Tampa Bay Times, St. Petersburg, Florida, Sunday, August 09, 1959
Chess Genius Without Pin Money, Says Mom
New York (HTNS) — From a letter to the editor this department learned its favorite athlete, Bobby Fischer, the chess genius, is still over in Yugoslavia and that his mother, Mrs. Regina Fischer, a nurse living in Brooklyn, is much concerned over the alleged refusal of the local chess authorities to kick through with proper walking-around money, etc.
It seems that each big chess player — and Bobby is the United States champion at the age of 16 — has a person designated as his “second.” This adjunct does not function like a Whitey Biemstein, patching cuts and exhorting to a new violence with the left-right-left. The chess “second” goes over gambits and Fanchet-to openings like the kings indian, and tries to keep his boy on the qui vive, so to speak.

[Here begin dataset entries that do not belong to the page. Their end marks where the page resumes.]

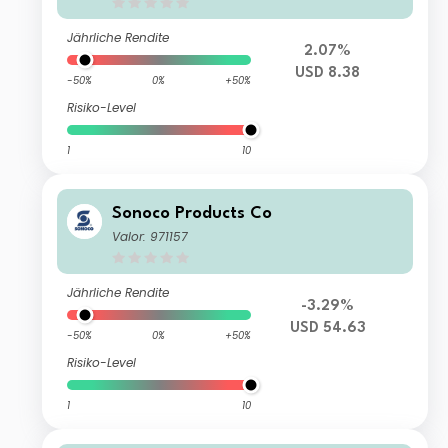
Jährliche Rendite
2.07%
USD 8.38
-50%
0%
+50%
Risiko-Level
1
10
Sonoco Products Co
Valor: 971157
Jährliche Rendite
-3.29%
USD 54.63
-50%
0%
+50%
Risiko-Level
1
10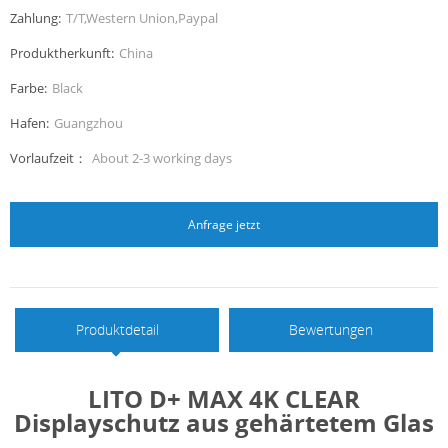
Zahlung:
T/T,Western Union,Paypal
Produktherkunft:
China
Farbe:
Black
Hafen:
Guangzhou
Vorlaufzeit：
About 2-3 working days
Anfrage jetzt
Produktdetail
Bewertungen
LITO D+ MAX 4K CLEAR
Displayschutz aus gehärtetem Glas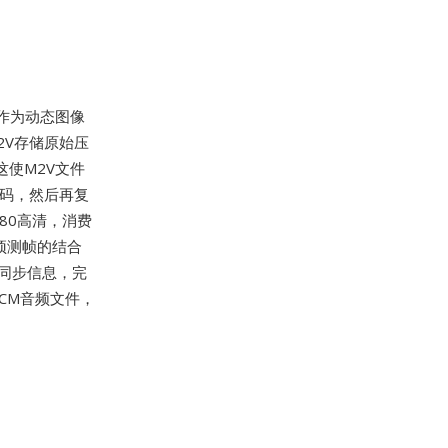
作为动态图像
，M2V存储原始压
这使M2V文件
码，然后再复
80高清，消费
和预测帧的结合
同步信息，完
CM音频文件，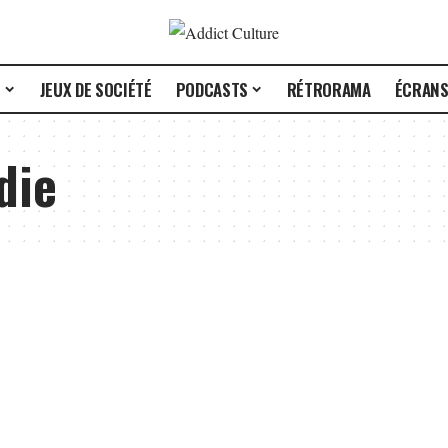
E
JEUX DE SOCIÉTÉ
PODCASTS
RÉTRORAMA
ÉCRAN
die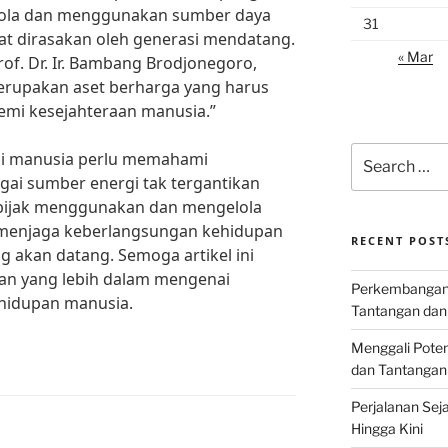
elola dan menggunakan sumber daya
31
at dirasakan oleh generasi mendatang.
« Mar
rof. Dr. Ir. Bambang Brodjonegoro,
erupakan aset berharga yang harus
emi kesejahteraan manusia.”
Search
ai manusia perlu memahami
for:
ai sumber energi tak tergantikan
 bijak menggunakan dan mengelola
t menjaga keberlangsungan kehidupan
RECENT POST
ng akan datang. Semoga artikel ini
n yang lebih dalam mengenai
Perkembangan I
hidupan manusia.
Tantangan dan
Menggali Poten
dan Tantangan
Perjalanan Seja
Hingga Kini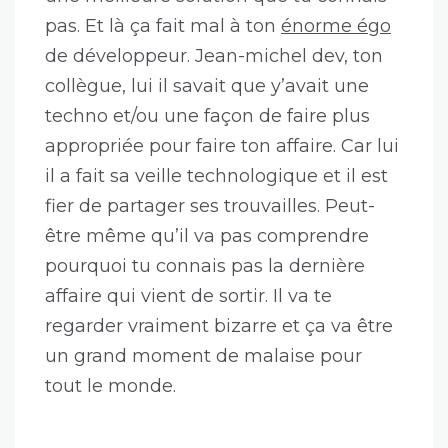
pas. Et là ça fait mal à ton
énorme égo
de développeur. Jean-michel dev, ton
collègue, lui il savait que y’avait une
techno et/ou une façon de faire plus
appropriée pour faire ton affaire. Car lui
il a fait sa veille technologique et il est
fier de partager ses trouvailles. Peut-
être même qu’il va pas comprendre
pourquoi tu connais pas la dernière
affaire qui vient de sortir. Il va te
regarder vraiment bizarre et ça va être
un grand moment de malaise pour
tout le monde.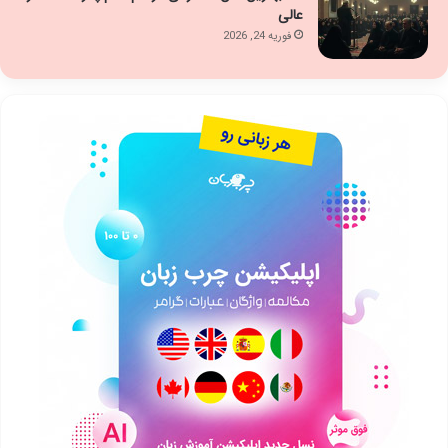
عالی
فوریه 24, 2026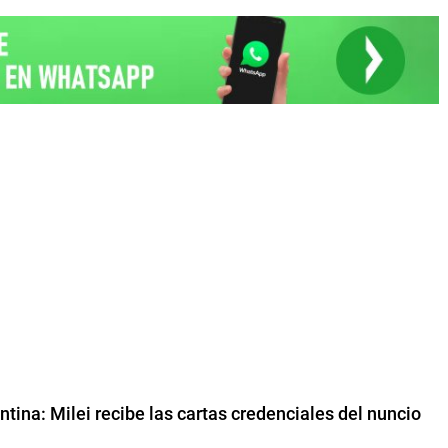
ntina: Milei recibe las cartas credenciales del nuncio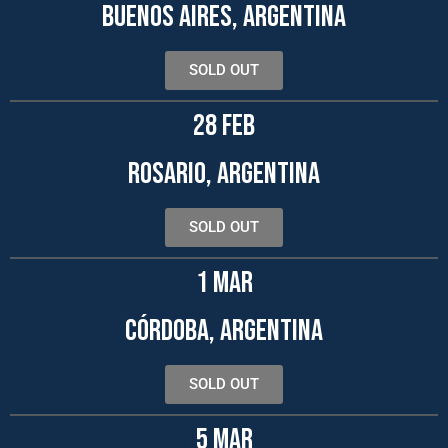
BUENOS AIRES, ARGENTINA
SOLD OUT
28 FEB
ROSARIO, ARGENTINA
SOLD OUT
1 MAR
CÓRDOBA, ARGENTINA
SOLD OUT
5 MAR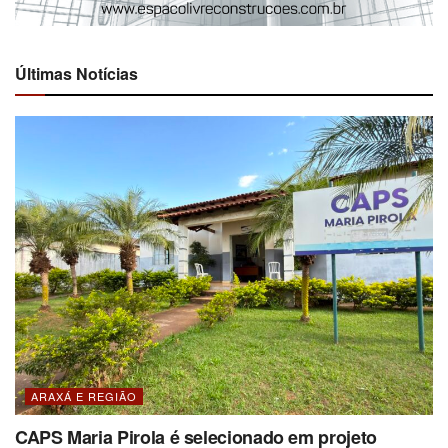
Últimas Notícias
ARAXÁ E REGIÃO
CAPS Maria Pirola é selecionado em projeto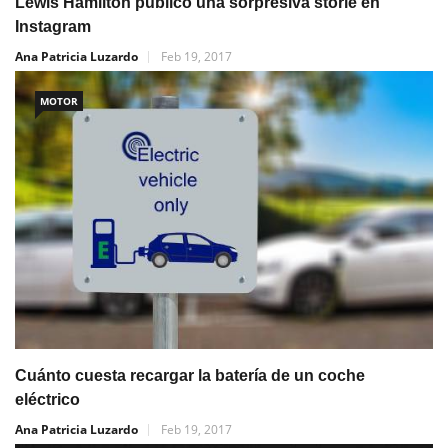
Lewis Hamilton publicó una sorpresiva storie en
Instagram
Ana Patricia Luzardo
Feb 19, 2017
MOTOR
Cuánto cuesta recargar la batería de un coche
eléctrico
Ana Patricia Luzardo
Feb 19, 2017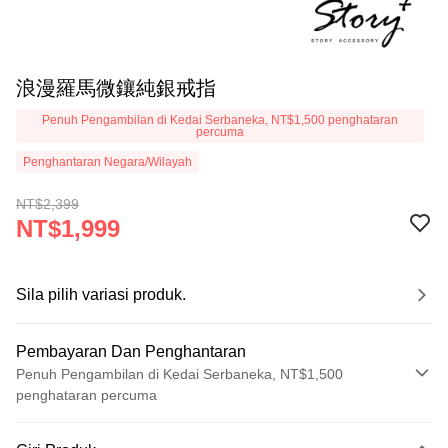
浪漫羅馬微鑲純銀戒指
Penuh Pengambilan di Kedai Serbaneka, NT$1,500 penghataran
percuma
Penghantaran Negara/Wilayah
NT$2,399
NT$1,999
Sila pilih variasi produk.
Pembayaran Dan Penghantaran
Penuh Pengambilan di Kedai Serbaneka, NT$1,500
penghataran percuma
Kaedah Pembayaran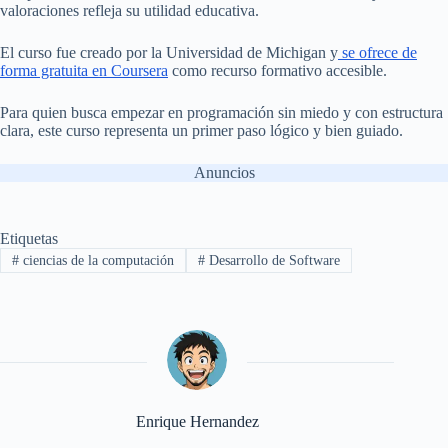
valoraciones refleja su utilidad educativa.
El curso fue creado por la Universidad de Michigan y
se ofrece de
forma gratuita en Coursera
como recurso formativo accesible.
Para quien busca empezar en programación sin miedo y con estructura
clara, este curso representa un primer paso lógico y bien guiado.
Anuncios
Etiquetas
#
ciencias de la computación
#
Desarrollo de Software
Enrique Hernandez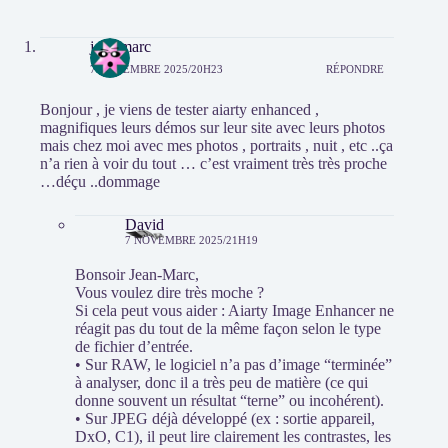
jean marc
7 NOVEMBRE 2025/20H23
RÉPONDRE
Bonjour , je viens de tester aiarty enhanced ,
magnifiques leurs démos sur leur site avec leurs photos
mais chez moi avec mes photos , portraits , nuit , etc ..ça
n’a rien à voir du tout … c’est vraiment très très proche
…déçu ..dommage
David
7 NOVEMBRE 2025/21H19
Bonsoir Jean-Marc,
Vous voulez dire très moche ?
Si cela peut vous aider : Aiarty Image Enhancer ne
réagit pas du tout de la même façon selon le type
de fichier d’entrée.
• Sur RAW, le logiciel n’a pas d’image “terminée”
à analyser, donc il a très peu de matière (ce qui
donne souvent un résultat “terne” ou incohérent).
• Sur JPEG déjà développé (ex : sortie appareil,
DxO, C1), il peut lire clairement les contrastes, les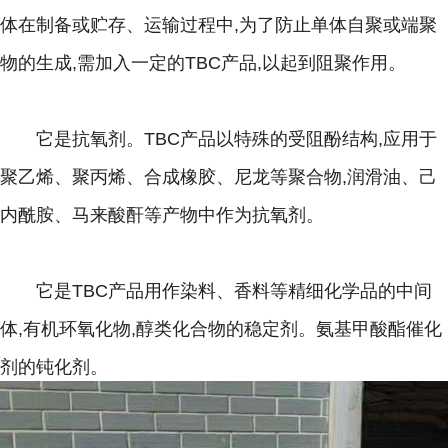
体在制备或贮存、运输过程中,为了防止单体自聚或端聚
物的生成,需加入一定的TBC产品,以起到阻聚作用。
它是抗氧剂。TBC产品以特殊的受阻酚结构,应用于
聚乙烯、聚丙烯、合成橡胶、尼龙等聚合物,润滑油、己
内酰胺、马来酸酐等产物中作为抗氧剂。
它是TBC产品用作染料、香料等精细化学品的中间
体,有机环氧化物,醇类化合物的稳定剂。氨基甲酸酯催化
剂的钝化剂。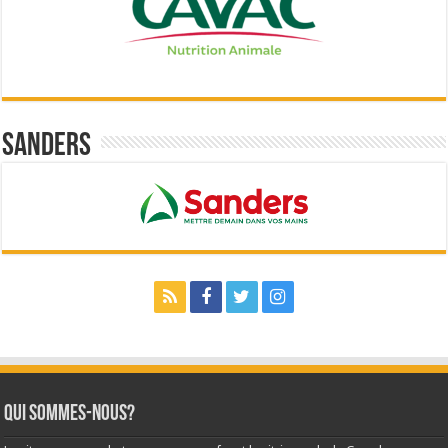
Sanders
Qui sommes-nous?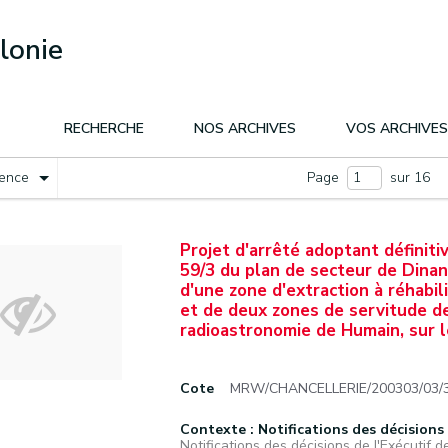
lonie
RECHERCHE
NOS ARCHIVES
VOS ARCHIVES
nence
Page
sur 16
Projet d'arrêté adoptant définiti
59/3 du plan de secteur de Dinan
d'une zone d'extraction à réhabil
et de deux zones de servitude de
radioastronomie de Humain, sur l
Cote
MRW/CHANCELLERIE/200303/03/
Contexte : Notifications des décisions d
Notifications des décisions de l'Exécutif de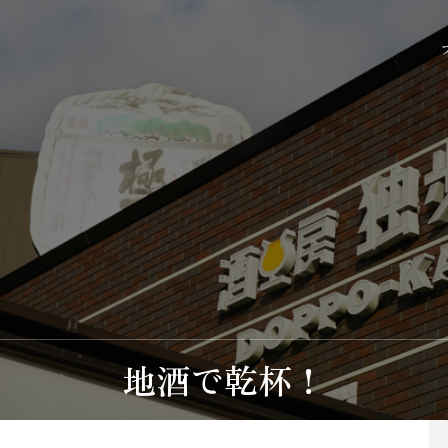
地酒で乾杯！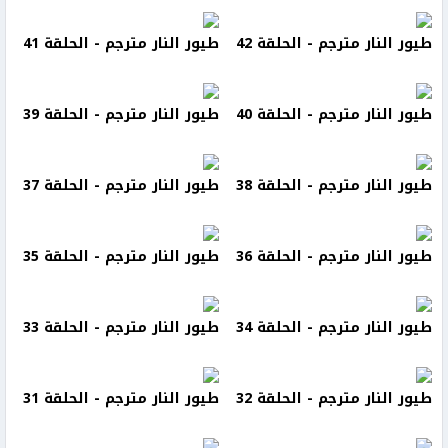
طيور النار مترجم - الحلقة 42
طيور النار مترجم - الحلقة 41
طيور النار مترجم - الحلقة 40
طيور النار مترجم - الحلقة 39
طيور النار مترجم - الحلقة 38
طيور النار مترجم - الحلقة 37
طيور النار مترجم - الحلقة 36
طيور النار مترجم - الحلقة 35
طيور النار مترجم - الحلقة 34
طيور النار مترجم - الحلقة 33
طيور النار مترجم - الحلقة 32
طيور النار مترجم - الحلقة 31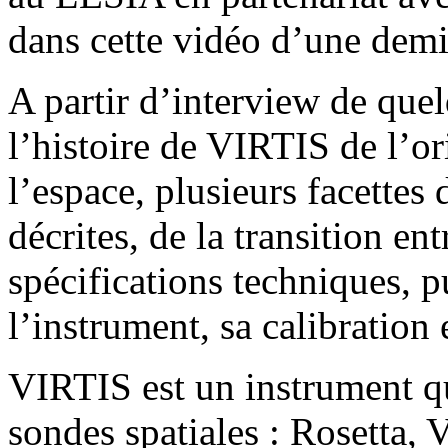
dans cette vidéo d’une demi
A partir d’interview de quel
l’histoire de VIRTIS de l’or
l’espace, plusieurs facettes 
décrites, de la transition en
spécifications techniques, pu
l’instrument, sa calibration 
VIRTIS est un instrument qu
sondes spatiales : Rosetta,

Well, Mrs. Fischer says that the chess poobahs have been giving Bobby the brushoff. He and she, she says, have been putting up the boodle out of nursing and prize money. Unless something fiscal and immediate is done, she claims, Bobby will lose his place in the challengers' tournament for the world championship currently held by Mikhail Botvinnik, a Russian.
WRONG NUMBER
Local chess buffs did not seem to think that the champ's dam was telling the whole story. Nonetheless it was hard to pin down a story which was more convincing. It was suggested that we call a Morris J. Kasper, who was described as treasurer of the American Chess Foundation.
The number provided turned out to be the Lenox Hill Republican Club and the volunteer who answered had never heard of Mr. Kasper. He may even be a Democrat.
Other chess buffs, among them Hermann Helms, venerable and sprightly advocate of the Ruy Lopez opening, asserted that the foundation had agreed to contribute $2000 toward a “second” and other needed assets for Bobby but his mother wouldn't accept unless she were vouchsafed a look at the book.
A TICKET HOME
“Young Fischer has a ticket home which was given him by that television show (‘I've Got a Secret’), but his mother won't let him come back,” said Helms. “He could come back here and play for $1,200 in the New Jersey log cabin tournament which is sponsored by the U.S. Chess Federation. But that isn't what his mother wants.”
The material we gathered indicated that the absent Bobby is a non-participating junior at Erasmus Hall High School in Brooklyn.
He has been away from this country since March. He played in Argentina and Chile, then moved to Europe. He has played no official chess since Chile but he is eligible as U.S. champion to play in the challenge tournament, involving eight masters which will be played in three Yugoslav cities — Bled, Zagreb and Belgrade — from Sept. 6 to Oct 29.